Stored data entries
----

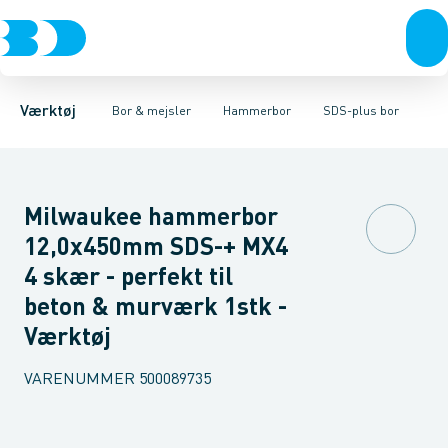
Akku- & elværktøj
Murbor
SDS-max bor
Hammerbor
SDS-plus bor
Håndværktøj
Metalbor
Sæt
Hulbor
Rørværktøj
Diamantbor
Bits & toppe
Træbor
Bor &
Spec
Værktøj
Bor & mejsler
Hammerbor
SDS-plus bor
Milwaukee hammerbor
12,0x450mm SDS-+ MX4
4 skær - perfekt til
beton & murværk 1stk -
Værktøj
VARENUMMER
500089735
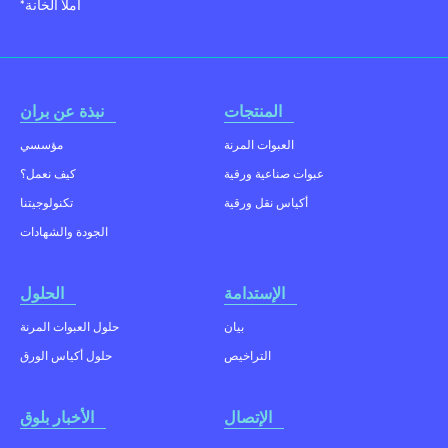
*املأ الخانة
المنتجات
نبذة عن بران
العبوات المرنة
مؤسسي
عبوات صناعية ورقية
كيف نعمل؟
أكياس نقل ورقية
تكنولوجيتنا
الجودة والشهادات
الإستدامة
الحلول
بيان
حلول العبوات المرنة
التراخيص
حلول أكياس الورق
الإتصال
الأخبار بلوق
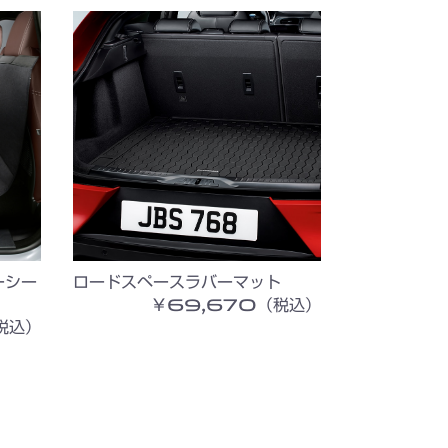
ーシー
ロードスペースラバーマット
￥69,670（税込）
税込）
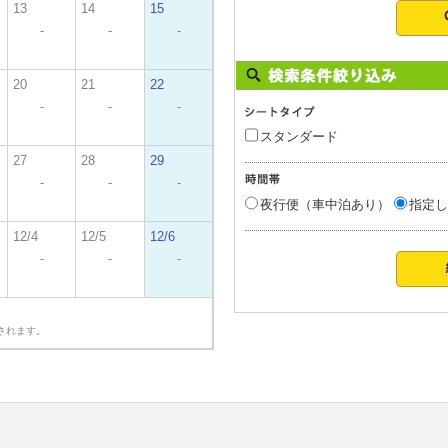
13
14
15
-
-
-
20
21
22
-
-
-
スタンダード
27
28
29
-
-
-
夜行便（車中泊あり）
指定し
12/4
12/5
12/6
-
-
-
されます。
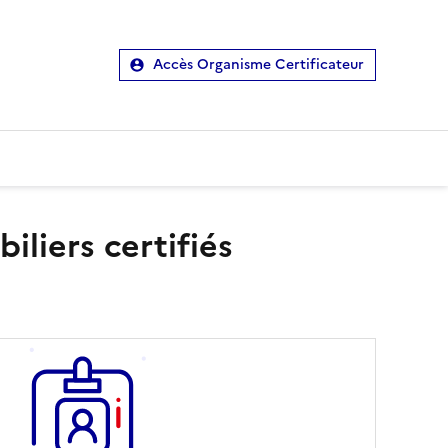
Accès Organisme Certificateur
liers certifiés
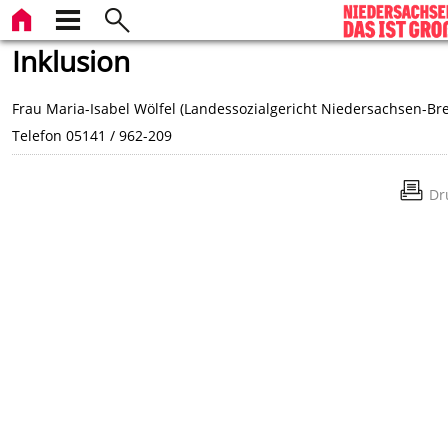
Inklusion
Frau Maria-Isabel Wölfel (Landessozialgericht Niedersachsen-B
Telefon 05141 / 962-209
Dr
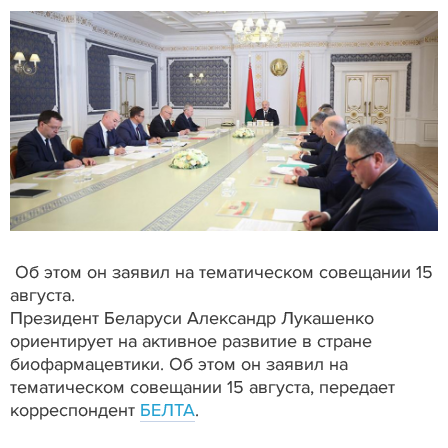
Об этом он заявил на тематическом совещании 15
августа.
Президент Беларуси Александр Лукашенко
ориентирует на активное развитие в стране
биофармацевтики. Об этом он заявил на
тематическом совещании 15 августа, передает
корреспондент
БЕЛТА
.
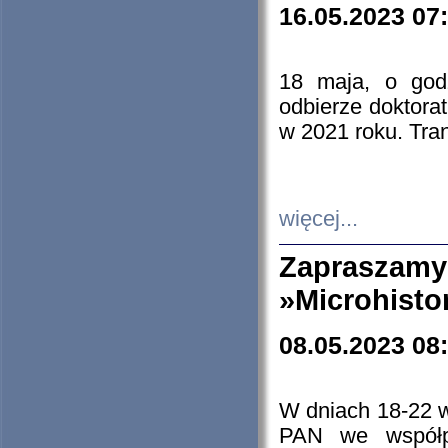
16.05.2023 07
18 maja, o god
odbierze doktorat
w 2021 roku. Tra
więcej...
Zapraszam
»Microhisto
08.05.2023 08
W dniach 18-22 
PAN we współp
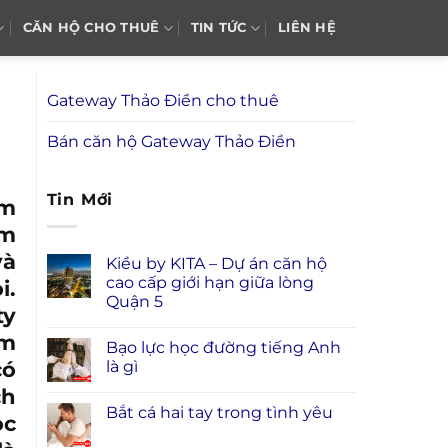
CĂN HỘ CHO THUÊ
TIN TỨC
LIÊN HỆ
Gateway Thảo Điền cho thuê
Bán căn hộ Gateway Thảo Điền
Tin Mới
ẩm
ẩm
và
Kiều by KITA – Dự án căn hộ
cao cấp giới hạn giữa lòng
i.
Quận 5
ty
ẩm
Bạo lực học đường tiếng Anh
là gì
có
ch
Bắt cá hai tay trong tình yêu
ọc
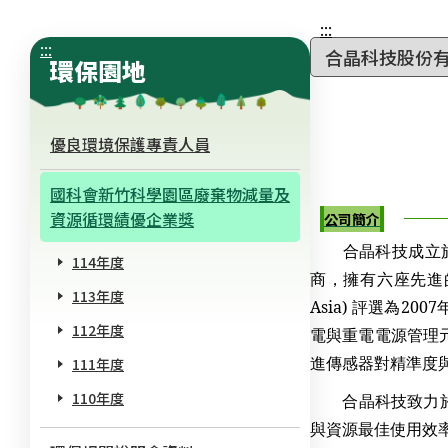
:::
:::
環保園地
優良環境保護專責人員
國科會新竹科學園區廢棄物減量及
資源循環績優企業獎
公司簡介
合晶科技成立於1
114年度
商，擁有六座先進的
113年度
Asia) 評選為2
112年度
電與重電電源管理元件
進傳感器對精準度
111年度
110年度
合晶科技致力於成
與資源最佳使用效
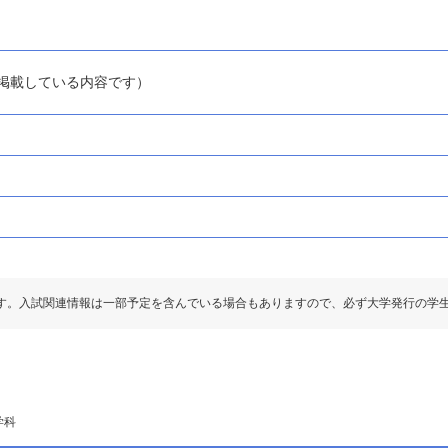
1」に掲載している内容です）
す。入試関連情報は一部予定を含んでいる場合もありますので、必ず大学発行の学
学科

----

Work task>
Above are some records; copy each line there that contains "августа".

Output>
августа.
тематическом совещании 15 августа, передает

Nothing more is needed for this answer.